Plusieurs militants kenyanes critiques à l’égard du gouvernement ont disparu ces dernières semaines, selon des organisations de défense des droits humains. Ces événements surviennent à moins d’un an de l’élection présidentielle prévue en août 2027, alimentant les craintes d’une intensification de la répression politique dans le pays. Les autorités, interrogées, n’ont pas encore réagi officiellement à ces accusations.

Ce qu'il faut retenir

  • Huit militants ont été enlevés depuis le début du mois de juin 2026, selon des sources locales et internationales
  • Les disparitions sont attribuées à des groupes non identifiés, mais les ONG pointent du doigt un possible rôle des services de sécurité
  • La présidentielle de août 2027 est déjà marquée par une tension politique accrue
  • Amnesty International et Human Rights Watch ont dénoncé une « tendance alarmante » de violences contre les opposants

Une vague de disparitions inquiétante à l’approche du scrutin

Depuis le 15 juin 2026, huit personnalités connues pour leur opposition au gouvernement kenyan ont été signalées disparues dans différentes régions du pays. Parmi elles figurent des figures associatives et des journalistes, dont trois ont été localisés plus tard dans des conditions troubles. Selon des témoignages recueillis par des ONG, ces individus auraient été arrêtés par des hommes en civil avant de disparaître pendant plusieurs jours.

Les familles des disparus ont déposé des plaintes auprès de la police, sans obtenir de réponses satisfaisantes. « Nous demandons des explications claires sur ces enlèvements », a déclaré à News247.fr Jane Kibaki, porte-parole d’une coalition d’associations locales. « Ces actes rappellent les pires périodes de répression dans notre histoire. »

Les ONG accusent les autorités d’une stratégie délibérée

D’après Amnesty International et Human Rights Watch, ces disparitions forcées s’inscrivent dans une stratégie plus large visant à museler l’opposition avant la présidentielle de 2027. Les deux organisations évoquent des « preuves troublantes » de l’implication indirecte des services de renseignement, sans pouvoir les confirmer de manière formelle. « Les autorités kenyanes doivent ouvrir une enquête transparente », a exigé un représentant d’Amnesty International. « Sinon, on peut craindre que ces pratiques ne s’aggravent. »

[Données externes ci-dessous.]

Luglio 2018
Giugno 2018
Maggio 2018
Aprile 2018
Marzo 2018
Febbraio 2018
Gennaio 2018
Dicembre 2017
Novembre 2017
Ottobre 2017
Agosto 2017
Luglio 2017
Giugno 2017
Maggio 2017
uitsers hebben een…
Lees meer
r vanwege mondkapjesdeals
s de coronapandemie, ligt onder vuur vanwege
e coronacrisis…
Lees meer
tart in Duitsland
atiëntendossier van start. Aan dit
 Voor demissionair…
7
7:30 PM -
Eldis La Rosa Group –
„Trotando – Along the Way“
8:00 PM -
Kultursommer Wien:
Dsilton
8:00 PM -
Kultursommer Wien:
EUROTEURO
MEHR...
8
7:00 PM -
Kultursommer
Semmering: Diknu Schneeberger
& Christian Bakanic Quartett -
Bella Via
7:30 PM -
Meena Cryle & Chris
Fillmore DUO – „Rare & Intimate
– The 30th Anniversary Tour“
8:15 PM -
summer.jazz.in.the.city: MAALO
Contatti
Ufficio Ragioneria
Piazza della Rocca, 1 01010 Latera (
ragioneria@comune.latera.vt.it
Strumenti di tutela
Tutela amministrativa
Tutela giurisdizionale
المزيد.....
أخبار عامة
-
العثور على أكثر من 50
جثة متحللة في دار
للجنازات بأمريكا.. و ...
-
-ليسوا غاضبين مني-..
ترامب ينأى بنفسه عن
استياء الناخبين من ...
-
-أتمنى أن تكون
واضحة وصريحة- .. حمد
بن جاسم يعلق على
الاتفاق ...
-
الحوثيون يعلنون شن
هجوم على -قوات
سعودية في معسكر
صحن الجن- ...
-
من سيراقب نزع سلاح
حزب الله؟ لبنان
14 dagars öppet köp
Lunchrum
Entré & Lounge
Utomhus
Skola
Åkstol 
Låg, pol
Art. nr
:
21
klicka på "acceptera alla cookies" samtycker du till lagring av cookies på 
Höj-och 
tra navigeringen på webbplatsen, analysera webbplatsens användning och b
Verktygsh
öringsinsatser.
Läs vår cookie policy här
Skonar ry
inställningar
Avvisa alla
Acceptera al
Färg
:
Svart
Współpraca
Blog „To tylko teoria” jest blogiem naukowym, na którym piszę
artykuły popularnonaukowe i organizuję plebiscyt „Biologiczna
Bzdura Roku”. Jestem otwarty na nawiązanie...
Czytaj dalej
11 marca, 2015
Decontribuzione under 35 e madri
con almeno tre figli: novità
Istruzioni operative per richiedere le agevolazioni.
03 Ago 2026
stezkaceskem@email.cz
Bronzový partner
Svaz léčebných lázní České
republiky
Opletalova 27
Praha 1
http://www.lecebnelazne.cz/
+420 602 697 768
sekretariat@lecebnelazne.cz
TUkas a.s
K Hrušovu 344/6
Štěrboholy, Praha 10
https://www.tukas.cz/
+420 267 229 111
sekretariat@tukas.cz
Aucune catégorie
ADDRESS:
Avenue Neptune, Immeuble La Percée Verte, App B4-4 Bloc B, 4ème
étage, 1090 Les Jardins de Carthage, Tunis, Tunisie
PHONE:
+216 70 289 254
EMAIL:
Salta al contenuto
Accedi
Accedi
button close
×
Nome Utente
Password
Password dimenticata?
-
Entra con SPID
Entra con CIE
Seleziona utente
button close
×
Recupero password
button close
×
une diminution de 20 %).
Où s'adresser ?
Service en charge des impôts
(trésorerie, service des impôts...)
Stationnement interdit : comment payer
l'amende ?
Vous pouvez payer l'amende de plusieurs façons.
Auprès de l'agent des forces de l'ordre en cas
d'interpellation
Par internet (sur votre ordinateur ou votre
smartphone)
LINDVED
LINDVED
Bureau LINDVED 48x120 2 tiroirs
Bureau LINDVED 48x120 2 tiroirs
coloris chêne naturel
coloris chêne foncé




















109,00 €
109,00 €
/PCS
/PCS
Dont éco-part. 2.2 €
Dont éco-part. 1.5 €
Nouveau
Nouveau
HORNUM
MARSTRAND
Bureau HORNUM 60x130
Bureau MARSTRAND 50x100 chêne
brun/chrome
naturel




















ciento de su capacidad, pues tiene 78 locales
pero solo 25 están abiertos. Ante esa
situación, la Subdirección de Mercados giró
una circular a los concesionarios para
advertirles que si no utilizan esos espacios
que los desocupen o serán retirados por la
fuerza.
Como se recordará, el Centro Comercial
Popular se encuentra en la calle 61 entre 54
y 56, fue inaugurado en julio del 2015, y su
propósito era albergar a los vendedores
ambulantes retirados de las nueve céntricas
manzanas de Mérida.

Le gouvernement de Nairobi n’a pas encore réagi publiquement à ces allégations. Interrogé par Le Monde, un porte-parole du ministère de l’Intérieur a simplement indiqué que « toutes les plaintes étaient étudiées ».

Et maintenant ?

La prochaine étape pourrait être une mobilisation accrue des organisations internationales, avec une possible pression diplomatique sur Nairobi. Une mission d’enquête de l’ONU est évoquée pour septembre 2026, si les disparitions se poursuivent. Parallèlement, les partis d’opposition appellent à une mobilisation citoyenne pour protéger les militants encore en danger. La date du scrutin reste fixée au 10 août 2027, mais l’instabilité actuelle pourrait perturber son organisation.

Un contexte politique déjà tendu

Ces disparitions surviennent alors que le Kenya traverse une période de forte polarisation politique. Depuis l’élection de 2022, marquée par des violences post-électorales, les tensions entre le pouvoir et l’opposition n’ont cessé de croître. En mai 2026, des heurts ont éclaté lors d’un meeting de l’opposition à Kisumu, faisant trois morts. Les observateurs craignent que les prochains mois ne voient une radicalisation des deux camps.

Les Nations unies ont déjà alerté sur le risque d’une « escalade de la violence » avant 2027. « Le Kenya ne peut se permettre de revivre les erreurs du passé », a rappelé un responsable onusien sous couvert d’anonymat. La communauté internationale, elle, attend des actes concrets des autorités kenyanes pour éviter une crise majeure.

Pour l’instant, aucune preuve directe n’a été rendue publique. Cependant, des associations locales et internationales citent des témoignages de témoins ayant vu des hommes en civil, parfois armés, arrêter les militants avant leur disparition. Aucune vidéo ou enregistrement ne confirme formellement cette implication, mais les ONG dénoncent un « pattern » inquiétant.

Avec l’élection présidentielle dans moins d’un an, la situation des droits humains au Kenya risque de devenir un enjeu central pour la stabilité du pays.